(Source records)
..............................

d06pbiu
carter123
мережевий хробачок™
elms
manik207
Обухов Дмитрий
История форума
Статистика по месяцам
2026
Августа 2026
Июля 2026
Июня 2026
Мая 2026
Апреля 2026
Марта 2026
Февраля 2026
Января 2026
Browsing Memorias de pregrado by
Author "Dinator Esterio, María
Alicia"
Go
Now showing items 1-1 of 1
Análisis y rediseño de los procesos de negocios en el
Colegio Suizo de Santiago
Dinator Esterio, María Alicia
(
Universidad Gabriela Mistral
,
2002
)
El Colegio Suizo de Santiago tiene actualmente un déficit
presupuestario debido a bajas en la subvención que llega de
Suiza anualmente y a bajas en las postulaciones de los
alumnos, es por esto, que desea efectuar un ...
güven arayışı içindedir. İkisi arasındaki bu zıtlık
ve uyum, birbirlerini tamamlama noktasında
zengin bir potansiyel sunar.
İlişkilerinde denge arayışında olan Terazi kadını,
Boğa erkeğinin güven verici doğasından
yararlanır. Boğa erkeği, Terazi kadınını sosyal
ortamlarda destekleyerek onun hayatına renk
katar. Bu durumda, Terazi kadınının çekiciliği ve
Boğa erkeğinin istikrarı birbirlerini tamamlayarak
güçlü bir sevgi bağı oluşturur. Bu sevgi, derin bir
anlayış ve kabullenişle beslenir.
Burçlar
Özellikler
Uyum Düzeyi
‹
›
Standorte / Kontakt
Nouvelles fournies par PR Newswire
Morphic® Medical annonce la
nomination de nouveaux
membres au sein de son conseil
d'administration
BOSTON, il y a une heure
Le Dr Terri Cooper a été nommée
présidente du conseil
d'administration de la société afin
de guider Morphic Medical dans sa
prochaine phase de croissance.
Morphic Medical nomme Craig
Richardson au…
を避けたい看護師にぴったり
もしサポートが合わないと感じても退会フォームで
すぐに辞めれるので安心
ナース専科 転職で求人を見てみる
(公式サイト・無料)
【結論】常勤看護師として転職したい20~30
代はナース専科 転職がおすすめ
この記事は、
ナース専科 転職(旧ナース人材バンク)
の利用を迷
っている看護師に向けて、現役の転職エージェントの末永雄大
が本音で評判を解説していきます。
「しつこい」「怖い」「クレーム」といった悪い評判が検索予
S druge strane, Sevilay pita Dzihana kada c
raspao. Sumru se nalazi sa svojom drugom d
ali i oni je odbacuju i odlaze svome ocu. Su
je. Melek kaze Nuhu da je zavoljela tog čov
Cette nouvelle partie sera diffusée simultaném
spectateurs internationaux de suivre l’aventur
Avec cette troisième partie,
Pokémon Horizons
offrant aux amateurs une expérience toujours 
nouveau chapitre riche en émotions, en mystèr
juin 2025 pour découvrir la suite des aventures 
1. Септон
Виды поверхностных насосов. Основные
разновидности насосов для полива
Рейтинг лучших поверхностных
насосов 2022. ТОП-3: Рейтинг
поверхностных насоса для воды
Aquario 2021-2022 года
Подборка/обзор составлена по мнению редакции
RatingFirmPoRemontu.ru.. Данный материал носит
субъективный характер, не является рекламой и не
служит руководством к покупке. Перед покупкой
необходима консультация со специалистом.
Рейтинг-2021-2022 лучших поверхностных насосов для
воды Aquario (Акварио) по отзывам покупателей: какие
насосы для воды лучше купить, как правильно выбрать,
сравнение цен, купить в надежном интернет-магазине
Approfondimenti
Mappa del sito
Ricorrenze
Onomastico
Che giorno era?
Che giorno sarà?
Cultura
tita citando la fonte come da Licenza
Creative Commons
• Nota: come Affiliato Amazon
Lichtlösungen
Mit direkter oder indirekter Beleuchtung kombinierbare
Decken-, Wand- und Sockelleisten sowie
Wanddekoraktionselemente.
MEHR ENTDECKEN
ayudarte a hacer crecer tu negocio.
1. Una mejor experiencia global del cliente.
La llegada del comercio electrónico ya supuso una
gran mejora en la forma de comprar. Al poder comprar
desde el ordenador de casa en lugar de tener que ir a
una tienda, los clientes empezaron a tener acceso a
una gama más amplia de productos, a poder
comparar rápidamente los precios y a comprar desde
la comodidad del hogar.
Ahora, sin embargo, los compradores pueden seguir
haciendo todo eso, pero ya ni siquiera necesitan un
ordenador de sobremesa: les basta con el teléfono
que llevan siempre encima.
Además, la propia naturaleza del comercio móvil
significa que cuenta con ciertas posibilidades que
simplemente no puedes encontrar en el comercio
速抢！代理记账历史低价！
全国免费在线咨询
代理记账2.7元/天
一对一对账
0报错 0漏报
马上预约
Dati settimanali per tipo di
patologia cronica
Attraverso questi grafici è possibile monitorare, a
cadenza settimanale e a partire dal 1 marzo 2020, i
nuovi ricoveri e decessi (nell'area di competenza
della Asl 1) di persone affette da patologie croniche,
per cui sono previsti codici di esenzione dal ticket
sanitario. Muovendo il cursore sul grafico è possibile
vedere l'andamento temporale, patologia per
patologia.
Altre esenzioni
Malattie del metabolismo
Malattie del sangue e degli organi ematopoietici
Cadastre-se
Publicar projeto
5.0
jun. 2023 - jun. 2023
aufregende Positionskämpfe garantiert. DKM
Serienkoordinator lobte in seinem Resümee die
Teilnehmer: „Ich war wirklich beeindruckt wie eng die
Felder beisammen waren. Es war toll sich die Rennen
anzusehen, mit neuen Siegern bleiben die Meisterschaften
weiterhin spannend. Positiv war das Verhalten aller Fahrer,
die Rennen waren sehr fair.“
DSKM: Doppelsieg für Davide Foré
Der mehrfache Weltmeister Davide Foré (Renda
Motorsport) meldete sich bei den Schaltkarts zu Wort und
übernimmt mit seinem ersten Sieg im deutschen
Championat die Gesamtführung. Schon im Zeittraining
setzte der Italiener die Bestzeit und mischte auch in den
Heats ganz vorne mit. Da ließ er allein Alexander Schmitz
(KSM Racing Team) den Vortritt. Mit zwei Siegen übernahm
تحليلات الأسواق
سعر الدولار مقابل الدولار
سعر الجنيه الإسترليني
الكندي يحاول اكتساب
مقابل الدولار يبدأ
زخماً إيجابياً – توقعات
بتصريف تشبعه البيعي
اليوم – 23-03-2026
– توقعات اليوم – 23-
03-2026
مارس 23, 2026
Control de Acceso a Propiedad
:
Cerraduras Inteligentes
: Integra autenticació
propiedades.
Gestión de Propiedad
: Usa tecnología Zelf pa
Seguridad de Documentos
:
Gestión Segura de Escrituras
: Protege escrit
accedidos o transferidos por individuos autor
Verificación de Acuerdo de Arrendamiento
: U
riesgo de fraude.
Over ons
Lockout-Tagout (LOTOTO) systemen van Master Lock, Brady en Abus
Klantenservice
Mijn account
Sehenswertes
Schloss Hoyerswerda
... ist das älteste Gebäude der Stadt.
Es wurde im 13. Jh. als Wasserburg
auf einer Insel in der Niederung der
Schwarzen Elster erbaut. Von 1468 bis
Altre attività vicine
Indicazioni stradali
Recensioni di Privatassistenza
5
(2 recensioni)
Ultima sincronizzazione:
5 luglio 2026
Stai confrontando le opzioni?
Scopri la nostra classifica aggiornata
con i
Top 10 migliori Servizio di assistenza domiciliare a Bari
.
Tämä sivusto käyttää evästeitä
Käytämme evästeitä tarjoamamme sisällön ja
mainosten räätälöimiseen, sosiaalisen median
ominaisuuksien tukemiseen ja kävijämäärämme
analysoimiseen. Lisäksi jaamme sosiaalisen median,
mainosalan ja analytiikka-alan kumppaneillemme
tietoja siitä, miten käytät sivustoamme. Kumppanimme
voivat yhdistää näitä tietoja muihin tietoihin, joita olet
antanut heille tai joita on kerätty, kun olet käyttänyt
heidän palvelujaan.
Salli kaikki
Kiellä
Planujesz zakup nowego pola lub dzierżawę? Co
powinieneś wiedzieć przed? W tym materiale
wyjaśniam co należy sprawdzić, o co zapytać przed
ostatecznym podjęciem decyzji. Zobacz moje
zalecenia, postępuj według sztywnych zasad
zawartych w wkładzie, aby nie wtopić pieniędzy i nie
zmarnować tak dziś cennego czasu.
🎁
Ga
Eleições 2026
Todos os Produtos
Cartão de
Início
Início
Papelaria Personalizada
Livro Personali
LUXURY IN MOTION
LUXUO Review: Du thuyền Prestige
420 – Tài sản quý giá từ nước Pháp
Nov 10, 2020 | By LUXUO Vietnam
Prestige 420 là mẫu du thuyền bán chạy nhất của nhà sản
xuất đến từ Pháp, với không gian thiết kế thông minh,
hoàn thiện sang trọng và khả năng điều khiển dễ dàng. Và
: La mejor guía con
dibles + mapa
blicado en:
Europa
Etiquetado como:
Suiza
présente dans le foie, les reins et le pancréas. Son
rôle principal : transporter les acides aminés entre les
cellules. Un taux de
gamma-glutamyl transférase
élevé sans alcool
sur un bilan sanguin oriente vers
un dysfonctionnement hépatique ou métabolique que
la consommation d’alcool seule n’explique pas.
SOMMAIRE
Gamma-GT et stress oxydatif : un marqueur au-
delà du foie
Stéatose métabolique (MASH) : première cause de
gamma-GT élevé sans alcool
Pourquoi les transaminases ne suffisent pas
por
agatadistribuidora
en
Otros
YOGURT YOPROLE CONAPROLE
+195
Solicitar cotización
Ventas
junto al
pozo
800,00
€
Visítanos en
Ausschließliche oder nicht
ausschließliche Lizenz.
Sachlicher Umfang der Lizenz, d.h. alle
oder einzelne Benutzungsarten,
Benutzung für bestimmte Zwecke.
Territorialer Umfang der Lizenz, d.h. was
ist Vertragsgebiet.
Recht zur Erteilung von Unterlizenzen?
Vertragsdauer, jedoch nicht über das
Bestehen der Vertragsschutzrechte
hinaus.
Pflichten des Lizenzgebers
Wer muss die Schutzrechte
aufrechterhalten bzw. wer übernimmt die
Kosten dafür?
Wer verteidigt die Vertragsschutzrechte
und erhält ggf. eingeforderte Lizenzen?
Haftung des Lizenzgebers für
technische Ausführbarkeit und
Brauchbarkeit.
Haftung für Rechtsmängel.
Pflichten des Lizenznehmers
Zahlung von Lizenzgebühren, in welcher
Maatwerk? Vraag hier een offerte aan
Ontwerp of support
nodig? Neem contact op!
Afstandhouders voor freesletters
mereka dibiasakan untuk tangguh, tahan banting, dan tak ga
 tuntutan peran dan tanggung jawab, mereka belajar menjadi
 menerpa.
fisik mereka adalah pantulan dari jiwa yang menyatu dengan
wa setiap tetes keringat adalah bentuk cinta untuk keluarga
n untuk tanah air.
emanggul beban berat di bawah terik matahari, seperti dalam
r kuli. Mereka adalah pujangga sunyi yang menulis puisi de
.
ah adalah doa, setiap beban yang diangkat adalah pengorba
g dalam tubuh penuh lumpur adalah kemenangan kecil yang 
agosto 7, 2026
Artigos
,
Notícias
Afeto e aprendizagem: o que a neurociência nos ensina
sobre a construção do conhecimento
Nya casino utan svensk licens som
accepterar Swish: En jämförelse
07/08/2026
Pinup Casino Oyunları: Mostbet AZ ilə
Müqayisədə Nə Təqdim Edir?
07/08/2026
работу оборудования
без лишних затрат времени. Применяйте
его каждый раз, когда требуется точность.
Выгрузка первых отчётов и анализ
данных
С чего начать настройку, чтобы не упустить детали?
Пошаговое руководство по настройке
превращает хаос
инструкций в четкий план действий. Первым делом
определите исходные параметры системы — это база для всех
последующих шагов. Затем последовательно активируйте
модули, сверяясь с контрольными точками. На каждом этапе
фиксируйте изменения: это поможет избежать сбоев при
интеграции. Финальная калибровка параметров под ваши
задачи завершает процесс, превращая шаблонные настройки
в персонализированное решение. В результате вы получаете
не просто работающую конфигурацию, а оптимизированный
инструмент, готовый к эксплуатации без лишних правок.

..............................

» **What to produce**:
From the line containing "задачи завершает процесс, превращая" through the last line of the entries above, print every line exactly, including both ends, and nothing else.

» **Result for this exercise**:
задачи завершает процесс, превращая шаблонные настройки
в персонализированное решение. В результате вы получаете
не просто работающую конфигурацию, а оптимизированный
инструмент, готовый к эксплуатации без лишних правок.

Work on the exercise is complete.